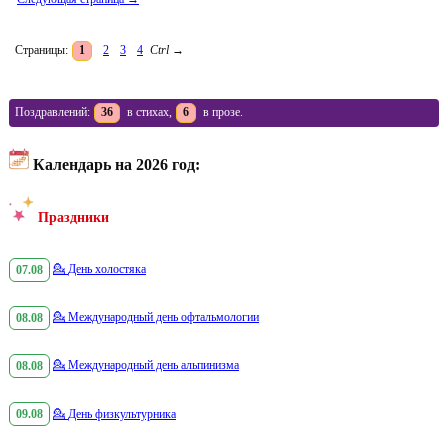
Страницы:
1
2
3
4
Ctrl
→
Поздравлений:
36
в стихах,
6
в прозе.
Календарь на 2026 год:
Праздники
07.08
💁
День холостяка
08.08
💁
Международный день офтальмологии
08.08
💁
Международный день альпинизма
09.08
💁
День физкультурника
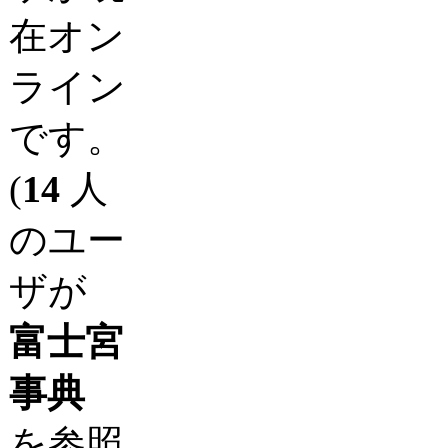
在オン
ライン
です。
(
14
人
のユー
ザが
富士宮
事典
を参照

- Exercise -
Copy out, in full, each line above that has the word "Международный" in it.

- Answer to this problem -
Международный день офтальмологии
Международный день альпинизма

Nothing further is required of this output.